Particle and Proton Radiotherapy in Treatment of Pediatric Oncology Patients
Presenter: Torunn Yock, M.D.
Presenter's Affiliation: Harvard University, Massachusetts General Hospital Frances Burr Northeast Proton Center
Type of Session: Reporting
Dr. Torunn Yock is a pediatric radiation oncologist practicing at Massachusetts General Hospital (MGH). At MGH, approximately 60 patients per day are treated with proton radiotherapy on two gantries, and 17% of these are pediatric patients. The MGH experience in treatment of pediatric malignancies with protons is quite extensive, and over 800 children have been treated with protons at MGH thus far. The earliest of these underwent proton irradiation with the fixed-beam Harvard Cyclotron; currently, however, over 400 have been treated at the Frances Burr Northeast Proton Center. At this point in time, experimental protocols for treatment of medulloblastoma, rhabdomyosarcoma (RMS), and other sarcomas are accruing patients at MGH, and have been designed to assess late effects as well as tumor control as endpoints. Protocols for treatment of retinoblastoma and partial brain treatment are on the horizon, and will be open for enrollment in the near future.

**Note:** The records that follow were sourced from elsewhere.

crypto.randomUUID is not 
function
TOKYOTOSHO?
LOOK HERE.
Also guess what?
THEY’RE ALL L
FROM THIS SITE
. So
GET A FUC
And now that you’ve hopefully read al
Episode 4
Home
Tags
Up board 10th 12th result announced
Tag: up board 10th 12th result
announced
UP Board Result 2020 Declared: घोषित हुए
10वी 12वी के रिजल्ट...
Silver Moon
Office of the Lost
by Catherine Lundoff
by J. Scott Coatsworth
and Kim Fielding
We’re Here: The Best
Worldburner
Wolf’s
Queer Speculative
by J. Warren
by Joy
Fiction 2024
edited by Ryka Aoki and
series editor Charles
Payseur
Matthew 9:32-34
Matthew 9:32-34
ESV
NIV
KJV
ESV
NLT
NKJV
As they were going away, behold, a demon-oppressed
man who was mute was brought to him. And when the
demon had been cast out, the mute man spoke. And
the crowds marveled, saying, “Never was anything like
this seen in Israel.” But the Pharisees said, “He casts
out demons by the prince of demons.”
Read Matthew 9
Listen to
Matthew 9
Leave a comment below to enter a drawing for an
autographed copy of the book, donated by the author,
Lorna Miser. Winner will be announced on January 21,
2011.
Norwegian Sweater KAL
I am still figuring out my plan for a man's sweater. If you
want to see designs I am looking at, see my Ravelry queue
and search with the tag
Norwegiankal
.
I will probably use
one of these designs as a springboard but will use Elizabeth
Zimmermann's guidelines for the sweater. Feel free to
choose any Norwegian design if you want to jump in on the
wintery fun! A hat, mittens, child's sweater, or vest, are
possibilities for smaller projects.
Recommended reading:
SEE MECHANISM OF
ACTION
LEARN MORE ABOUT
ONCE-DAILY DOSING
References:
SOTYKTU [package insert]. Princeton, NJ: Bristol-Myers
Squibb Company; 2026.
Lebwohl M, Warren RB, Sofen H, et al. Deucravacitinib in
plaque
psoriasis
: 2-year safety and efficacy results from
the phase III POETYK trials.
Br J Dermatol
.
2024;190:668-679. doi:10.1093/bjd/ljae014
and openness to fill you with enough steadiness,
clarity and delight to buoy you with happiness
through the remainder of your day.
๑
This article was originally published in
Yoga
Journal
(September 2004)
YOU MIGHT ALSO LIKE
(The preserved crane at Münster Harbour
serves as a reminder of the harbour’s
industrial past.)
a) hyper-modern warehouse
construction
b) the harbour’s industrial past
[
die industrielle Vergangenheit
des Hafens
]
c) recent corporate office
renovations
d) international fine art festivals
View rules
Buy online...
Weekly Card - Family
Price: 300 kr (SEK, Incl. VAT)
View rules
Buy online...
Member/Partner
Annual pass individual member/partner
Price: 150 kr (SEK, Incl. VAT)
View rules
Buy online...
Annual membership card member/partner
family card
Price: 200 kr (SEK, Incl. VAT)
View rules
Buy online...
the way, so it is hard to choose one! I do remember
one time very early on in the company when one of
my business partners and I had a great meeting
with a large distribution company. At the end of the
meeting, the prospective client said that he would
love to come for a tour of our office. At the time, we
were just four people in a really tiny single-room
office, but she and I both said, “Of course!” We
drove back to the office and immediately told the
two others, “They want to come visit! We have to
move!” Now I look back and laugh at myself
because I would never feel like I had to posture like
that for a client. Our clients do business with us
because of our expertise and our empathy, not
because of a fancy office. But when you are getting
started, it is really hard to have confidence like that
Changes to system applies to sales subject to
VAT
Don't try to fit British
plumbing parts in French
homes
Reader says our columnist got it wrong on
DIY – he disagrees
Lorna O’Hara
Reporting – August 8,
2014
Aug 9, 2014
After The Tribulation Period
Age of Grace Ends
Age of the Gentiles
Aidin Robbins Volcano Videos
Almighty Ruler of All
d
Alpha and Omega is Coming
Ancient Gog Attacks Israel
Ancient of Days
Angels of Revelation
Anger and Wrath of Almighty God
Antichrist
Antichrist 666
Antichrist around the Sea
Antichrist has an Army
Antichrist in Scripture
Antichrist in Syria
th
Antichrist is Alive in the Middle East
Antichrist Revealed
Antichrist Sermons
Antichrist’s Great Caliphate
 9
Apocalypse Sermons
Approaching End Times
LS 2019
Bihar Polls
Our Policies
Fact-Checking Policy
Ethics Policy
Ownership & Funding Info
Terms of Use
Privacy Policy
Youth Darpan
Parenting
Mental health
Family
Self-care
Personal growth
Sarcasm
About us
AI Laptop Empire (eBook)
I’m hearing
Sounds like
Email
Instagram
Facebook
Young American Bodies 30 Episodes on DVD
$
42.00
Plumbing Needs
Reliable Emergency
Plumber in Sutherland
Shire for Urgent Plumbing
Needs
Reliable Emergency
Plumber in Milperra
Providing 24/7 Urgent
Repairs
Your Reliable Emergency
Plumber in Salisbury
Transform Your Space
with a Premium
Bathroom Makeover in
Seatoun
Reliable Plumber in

Dr. Yock shared the MGH experience in treatment of several different pediatric malignancies:
Orbital Rhabdomyosarcoma- Seven pediatric patients have undergone proton irradiation for orbital RMS at MGH, with six years of follow-up. All seven are currently alive without evidence of disease. One patient did experience local failure, but was salvaged with enucleation and stereotactic radiosurgery. Dr. Yock notes that all seven patients have excellent vision, and that a 50% rate of visual impairment has been noted in cohorts treated with photons. Patients treated at MGH have been noted to have mild orbital asymmetry, but have experienced no development of cataracts, keratosis, neuroendocrine issues, or painful dry eye at this point. Dosimetrically, the greatest benefit of proton treatment over photon treatment has been in sparing of the brain and contralateral orbital structures.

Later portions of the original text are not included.